Puluhan massa dari Kopperson datang dengan satu tuntutan, yakni kejelasan pelaksanaan Konstatering di lahan sengketa Tapak Kuda, Kelurahan Korumba, Kecamatan Mandonga. Mereka menilai penundaan jadwal pelaksanaan yang sudah ditetapkan sebelumnya dilakukan secara sepihak dan tanpa dasar yang jelas.
Namun, harapan mereka untuk menyampaikan langsung aspirasi kepada Ketua PN Kendari tak terpenuhi. Ketua PN tak kunjung muncul. Pertanyaan pun mengemuka di antara massa, di mana Ketua PN Kendari berada, dan siapa yang bertanggung jawab atas kebijakan penundaan pelaksanaan Konstatering tersebut.

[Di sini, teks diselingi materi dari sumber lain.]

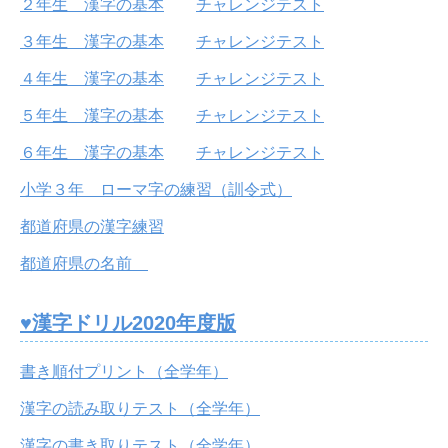
２年生 漢字の基本
チャレンジテスト
３年生 漢字の基本
チャレンジテスト
４年生 漢字の基本
チャレンジテスト
５年生 漢字の基本
チャレンジテスト
６年生 漢字の基本
チャレンジテスト
小学３年 ローマ字の練習（訓令式）
都道府県の漢字練習
都道府県の名前
♥漢字ドリル2020年度版
書き順付プリント（全学年）
漢字の読み取りテスト（全学年）
漢字の書き取りテスト（全学年）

Menanggapi hal itu, Humas PN Kendari, Arya Putra Negara, akhirnya memberikan keterangan kepada para peserta aksi. Ia mencoba menjelaskan situasi internal di lembaganya dan menegaskan bahwa ketidakhadiran Ketua PN disebabkan alasan kesehatan.
“Untuk pak ketua Insya Allah hari Rabu sudah di Kota Kendari, kalau rekan-rekan ingin mendengar langsung dari pak ketua sama arahannya dengan hari ini yang disampaikan oleh Beliau. Saya gariskan bahwa pak ketua hari ini tidak masuk, beliau sakit. Hari Rabu nanti silakan sampaikan kembali kebijakan mengenai Konstatering adalah di bawah pimpinan langsung, saya akan menyampaikan apa yang menjadi keinginan rekan-rekan,” ujar Arya di hadapan massa.

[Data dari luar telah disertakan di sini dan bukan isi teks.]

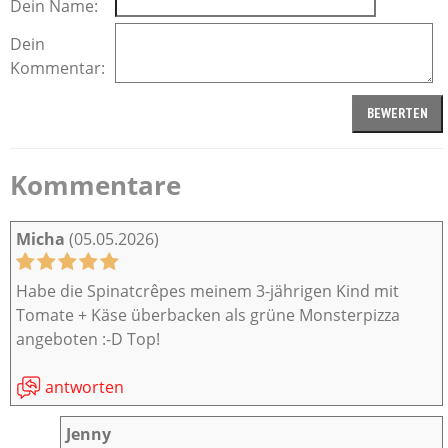
Dein Name:
Dein
Kommentar:
Kommentare
Micha
(05.05.2026)
Habe die Spinatcrêpes meinem 3-jährigen Kind mit
Tomate + Käse überbacken als grüne Monsterpizza
angeboten :-D Top!
antworten
Jenny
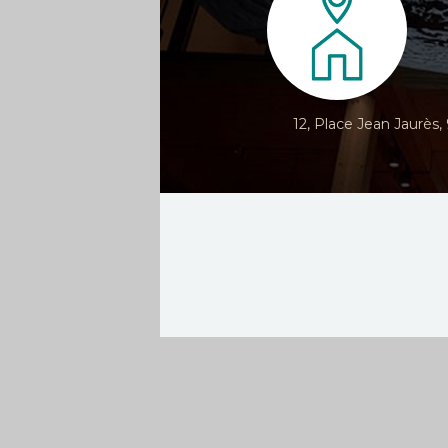
12, Place Jean Jaurès,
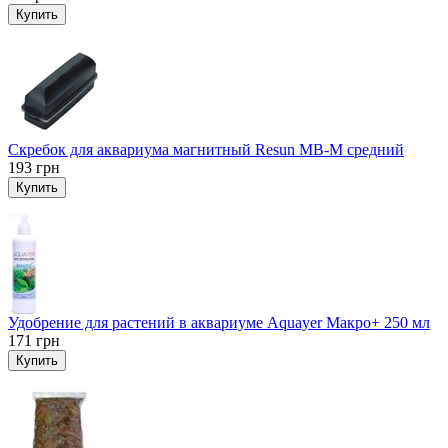
Купить
Скребок для аквариума магнитный Resun MB-M средний
193
грн
Купить
Удобрение для растений в аквариуме Aquayer Макро+ 250 мл
171
грн
Купить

Namun penjelasan itu tak cukup meredam kekecewaan. Di tengah suasana yang mulai memanas, sejumlah perwakilan Kopperson menilai alasan tersebut tidak bisa dijadikan pembenaran atas penundaan kegiatan yang telah dijadwalkan sebelumnya. Apalagi, menurut mereka, sistem di lembaga peradilan seharusnya tidak memungkinkan adanya kekosongan pimpinan.
Kuasa Khusus Kopperson, Fianus Arung, mempertanyakan dasar administratif dan prosedural dari alasan yang disampaikan pihak PN Kendari. Ia menyebut bahwa secara hukum, tanggung jawab pengambilan keputusan tidak hanya berada di tangan ketua.

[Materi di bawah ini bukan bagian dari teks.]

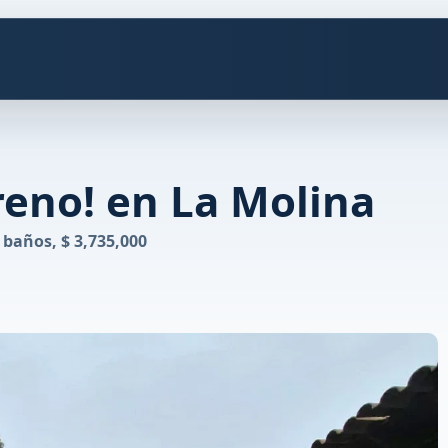
reno! en La Molina
 baños, $ 3,735,000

“Kami menghormati Bapak selaku Humas, tapi kalau sepemahaman saya sebagai orang yang belajar hukum, untuk pengadilan negeri tidak boleh ada kekosongan. Jika Ketua tidak ada, minimal Wakil Ketua harus ada, dan jika wakil ketua tidak ada juga, Pengadilan Tinggi sudah harus melantik PLH di situ,” kata Fianus.
Ia lalu menyinggung soal keputusan sepihak dalam penundaan Konstatering sebelumnya yang, menurutnya, tidak pernah diberitahukan secara resmi kepada pihak pemohon.
“Waktu tanggal 15 kan ditunda, bagi kami itu sudah sepihak karena tidak ada pemberitahuan sebelumnya. Yang kedua, ketua pengadilan tidak ada, ada yang namanya wakil pak. Kalau wakil tidak ada itu sudah jadi atensinya pengadilan negeri, pasti ada yang namanya PLH,” lanjutnya.
Kekecewaan Fianus semakin jelas ketika ia mempertanyakan keberadaan para pejabat struktural di PN Kendari yang dianggap seolah-olah menghilang bersamaan. Ia menyebut publik berhak tahu mengapa tak satu pun pejabat yang bisa menandatangani dokumen penting terkait pelaksanaan Konstatering.
“Sekarang ketiga-tiganya ke mana? Bagaimana bisa pengadilan negeri seperti di Kendari ini tidak ada satu orang pun yang bisa mewakili untuk tanda tangan saja terkait Konstatering, itu yang kami pertanyakan supaya publik tahu bahwa Pengadilan Negeri Kendari ini tidak punya ketua, tidak ada wakilnya, tidak ada juga PLH-nya,” Bebernya.
Menurutnya, jadwal baru yang diajukan ke pihak PN Kendari pada 20 Oktober 2025 seharusnya tidak lagi mengalami penundaan. Fianus menilai bahwa alasan administratif dan kegiatan nasional yang dijadikan dasar sebelumnya sudah tidak relevan karena agenda tersebut telah berakhir.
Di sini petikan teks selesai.